Personnel Today‘s Austerity Panel has rejected calls for more performance-related pay in the public sector, warning it could lead to increased wage bills and will not improve productivity.
Earlier in the week, the Chartered Institute of Personnel and Development (CIPD) called on government to make greater use of performance-related pay and bonuses in the public sector to increase productivity and drive reform.
The government will reveal its Emergency Budget next week (22 June), which is expected to include measures aimed at reducing the public sector wage bill.
But Graham White, HR director of Westminster Council, insisted “performance-related pay doesn’t work”.
He said: “Even in the private sector, performance pay rarely delivers the expected outcomes. It sounds intuitive in principle and can look very exciting on paper but when put into practise it rarely delivers anything but increased costs with no increase in performance. The key drivers for increased productivity and output are fairness, achievement and recognition, and not money.
“Performance pay has not stood the test of time within the private sector and will fare no better in the public sector.”
White warned performance-related pay would “distort” performance within the public sector, with staff working to meet set targets rather than improving customer service.

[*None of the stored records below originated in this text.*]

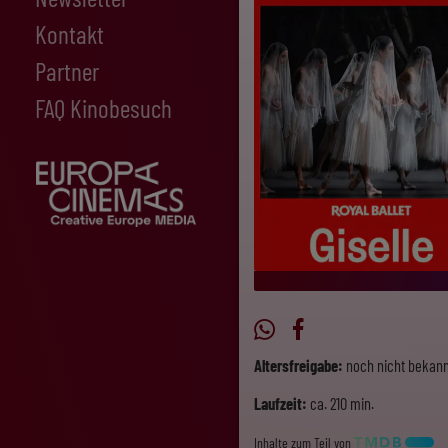
Kontakt
Partner
FAQ Kinobesuch
Altersfreigabe:
noch nicht bekann
Laufzeit:
ca. 210 min.
Inhalte zum Teil von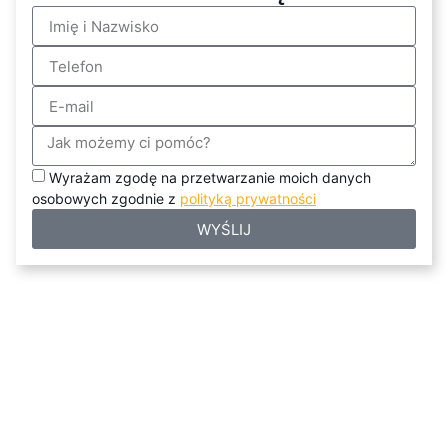
Wyrażam zgodę na przetwarzanie moich danych
osobowych zgodnie z
polityką prywatności
WYŚLIJ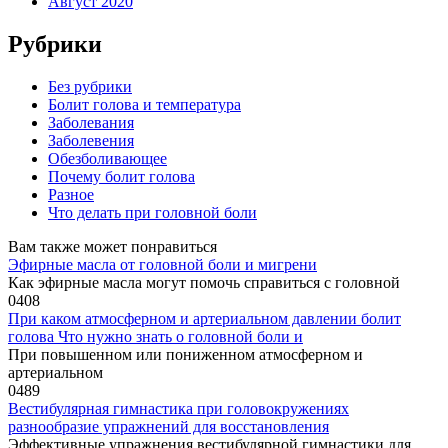
Август 2020
Рубрики
Без рубрики
Болит голова и температура
Заболевания
Заболевения
Обезболивающее
Почему болит голова
Разное
Что делать при головной боли
Вам также может понравиться
Эфирные масла от головной боли и мигрени
Как эфирные масла могут помочь справиться с головной
0
408
При каком атмосферном и артериальном давлении болит
голова Что нужно знать о головной боли и
При повышенном или пониженном атмосферном и
артериальном
0
489
Вестибулярная гимнастика при головокружениях
разнообразие упражнений для восстановления
Эффективные упражнения вестибулярной гимнастики для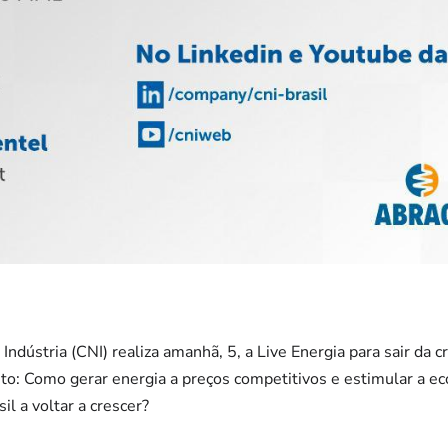
ndústria (CNI) realiza amanhã, 5, a Live Energia para sair da c
o: Como gerar energia a preços competitivos e estimular a ec
sil a voltar a crescer?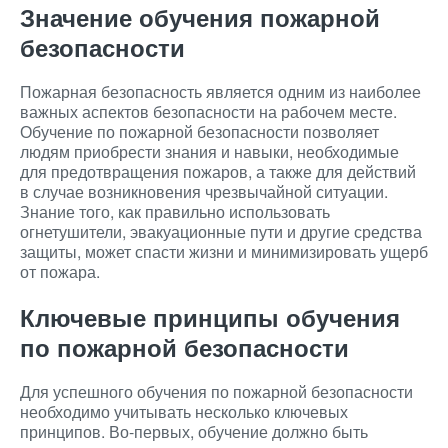
Значение обучения пожарной
безопасности
Пожарная безопасность является одним из наиболее
важных аспектов безопасности на рабочем месте.
Обучение по пожарной безопасности позволяет
людям приобрести знания и навыки, необходимые
для предотвращения пожаров, а также для действий
в случае возникновения чрезвычайной ситуации.
Знание того, как правильно использовать
огнетушители, эвакуационные пути и другие средства
защиты, может спасти жизни и минимизировать ущерб
от пожара.
Ключевые принципы обучения
по пожарной безопасности
Для успешного обучения по пожарной безопасности
необходимо учитывать несколько ключевых
принципов. Во-первых, обучение должно быть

“Performance-related pay in the public sector will further distort performance by compelling individuals to disproportionately deliver only certain aspects of their role,” he said.
Roger Seifert, professor of industrial relations and HR management at Wolverhampton Business School, said: “The CIPD is wrong to suggest that such schemes can contribute to a more efficient public sector.”
He added: “The schemes are very hard to design and implement – how do you measure the performance of the individual teacher, nurse or soldier?
“They tend to be opposed by staff themselves and are not enthusiastically embraced by managers. Most important, there is no evidence they improve performance, but there is evidence they are seen as unfair and cut across professional duties.”
Seifert suggested the best way to improve performance was to enable “long-term stable pay systems with clear promotion avenues, correct staffing levels and more accountable senior managers”.
Richard Crouch, head of HR and organisational development at Somerset County Council, warned performance-related pay could encourage “the pay bill to creep up” in the long-term and there would be “a substantial cost in administering and applying performance-related pay in the public sector to reduce its subjectivity” because government work would not be easy to measure.
Angela O’Connor, chief people officer at the National Police Improvement Agency, agreed, saying: “We don’t have the same incentive in the public sector, unless we can make public value more meaningful and quantifiable.”
She added: “How could we be confident that professional, in the public interest, decisions on cuts were being made if the person wielding the axe is incentivised to make the cuts?
“The CIPD has missed the point about why people work in the public sector – making a difference comes much higher up the list than earning a packet.”
Meanwhile, Dean Shoesmith, president of the Public Sector People Managers’ Association, said while creating a link between contribution and pay could be “useful”, it had to be developed at a local level. “Otherwise there’s a danger the scheme is too much of a one-size-fits-all solution and could be exposed to manipulation,” he said.